▸ **PROBLEM**:
Exactly and only the lines from the first entry through the line with "zachytil krátko po" should be copied, both ends included, with no pictures.

· · · ·

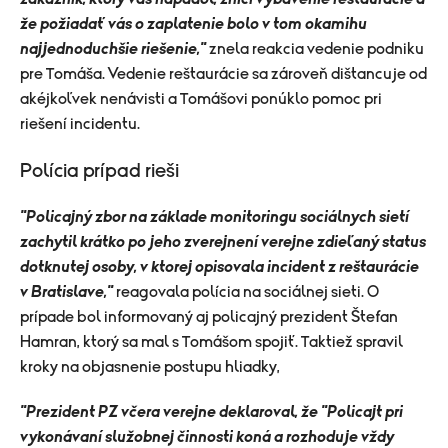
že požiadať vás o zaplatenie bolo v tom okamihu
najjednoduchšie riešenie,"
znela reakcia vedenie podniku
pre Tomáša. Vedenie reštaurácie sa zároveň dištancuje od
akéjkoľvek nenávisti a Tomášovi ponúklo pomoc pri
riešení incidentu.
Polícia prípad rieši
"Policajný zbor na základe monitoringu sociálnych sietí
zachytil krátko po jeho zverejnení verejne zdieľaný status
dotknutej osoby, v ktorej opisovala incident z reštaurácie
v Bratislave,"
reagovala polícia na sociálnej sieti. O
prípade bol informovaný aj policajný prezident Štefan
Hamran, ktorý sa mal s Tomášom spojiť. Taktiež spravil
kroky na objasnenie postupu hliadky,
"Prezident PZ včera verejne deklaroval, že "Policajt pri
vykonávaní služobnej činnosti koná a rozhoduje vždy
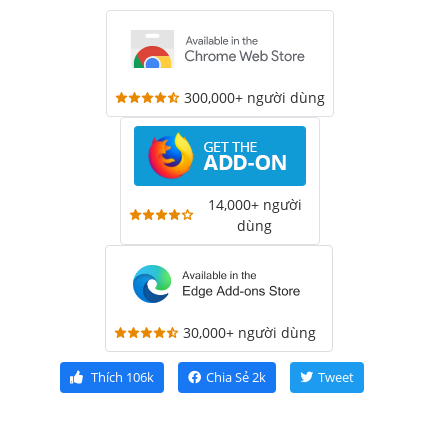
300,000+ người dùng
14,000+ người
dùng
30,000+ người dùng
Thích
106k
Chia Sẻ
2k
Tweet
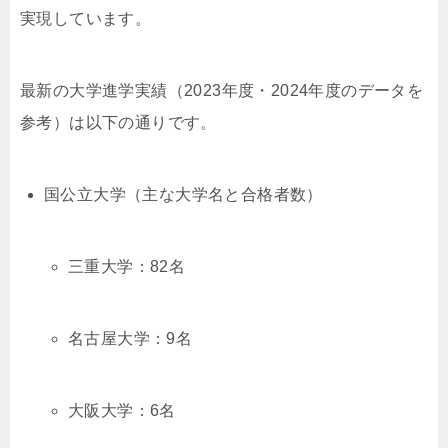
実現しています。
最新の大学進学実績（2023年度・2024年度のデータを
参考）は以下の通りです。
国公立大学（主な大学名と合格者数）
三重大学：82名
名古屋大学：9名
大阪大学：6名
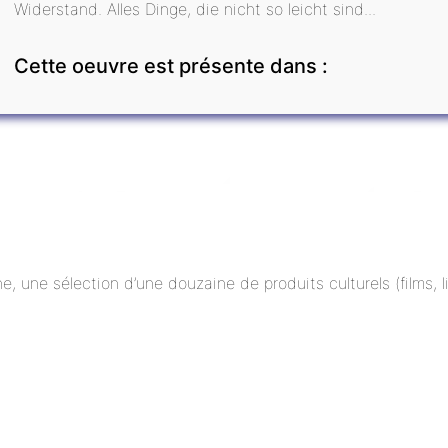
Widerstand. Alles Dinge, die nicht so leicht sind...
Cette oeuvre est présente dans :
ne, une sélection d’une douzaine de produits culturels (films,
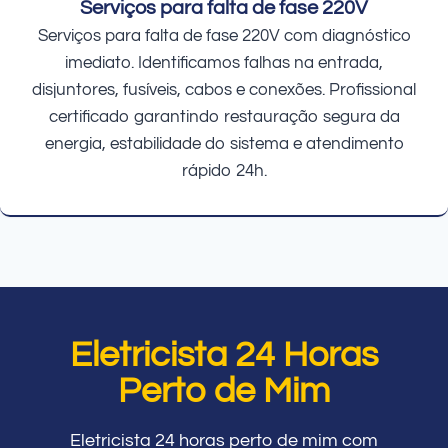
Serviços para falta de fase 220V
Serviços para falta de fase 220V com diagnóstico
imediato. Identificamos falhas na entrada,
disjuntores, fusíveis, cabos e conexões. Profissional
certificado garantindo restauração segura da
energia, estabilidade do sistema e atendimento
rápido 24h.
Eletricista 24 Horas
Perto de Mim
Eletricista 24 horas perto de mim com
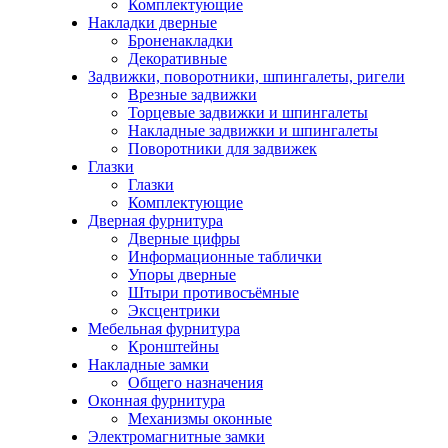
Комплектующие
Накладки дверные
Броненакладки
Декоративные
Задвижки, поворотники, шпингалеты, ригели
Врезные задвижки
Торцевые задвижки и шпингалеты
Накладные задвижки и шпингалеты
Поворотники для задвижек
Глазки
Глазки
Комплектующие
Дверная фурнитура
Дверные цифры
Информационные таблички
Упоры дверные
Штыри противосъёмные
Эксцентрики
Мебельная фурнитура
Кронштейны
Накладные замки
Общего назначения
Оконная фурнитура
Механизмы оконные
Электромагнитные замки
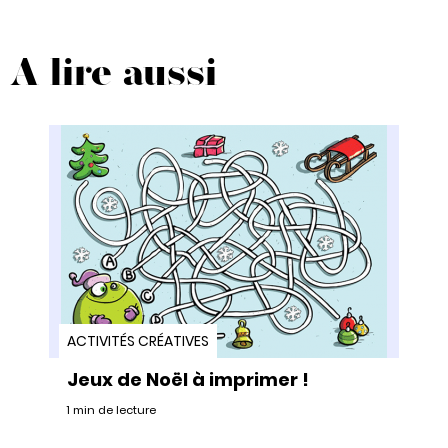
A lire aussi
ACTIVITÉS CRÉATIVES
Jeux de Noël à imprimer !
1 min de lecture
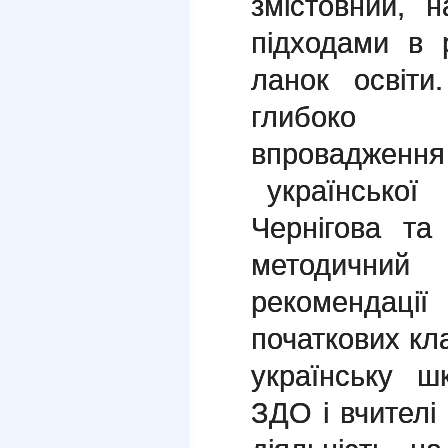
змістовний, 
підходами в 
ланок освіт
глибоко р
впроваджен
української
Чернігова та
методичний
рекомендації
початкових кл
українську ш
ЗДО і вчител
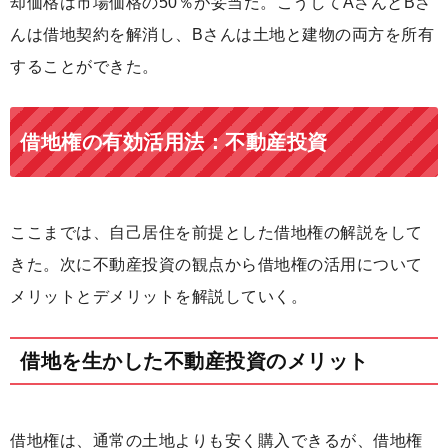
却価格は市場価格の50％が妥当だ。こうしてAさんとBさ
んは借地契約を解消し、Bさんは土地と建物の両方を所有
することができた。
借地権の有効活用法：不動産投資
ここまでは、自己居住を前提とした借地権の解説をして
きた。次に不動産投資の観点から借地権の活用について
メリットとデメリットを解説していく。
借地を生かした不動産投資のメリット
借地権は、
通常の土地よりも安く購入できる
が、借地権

· · · ·

▸ **TASK ANSWER**:
že požiadať vás o zaplatenie bolo v tom okamihu
najjednoduchšie riešenie,"
znela reakcia vedenie podniku
pre Tomáša. Vedenie reštaurácie sa zároveň dištancuje od
akéjkoľvek nenávisti a Tomášovi ponúklo pomoc pri
riešení incidentu.
Polícia prípad rieši
"Policajný zbor na základe monitoringu sociálnych sietí
zachytil krátko po jeho zverejnení verejne zdieľaný status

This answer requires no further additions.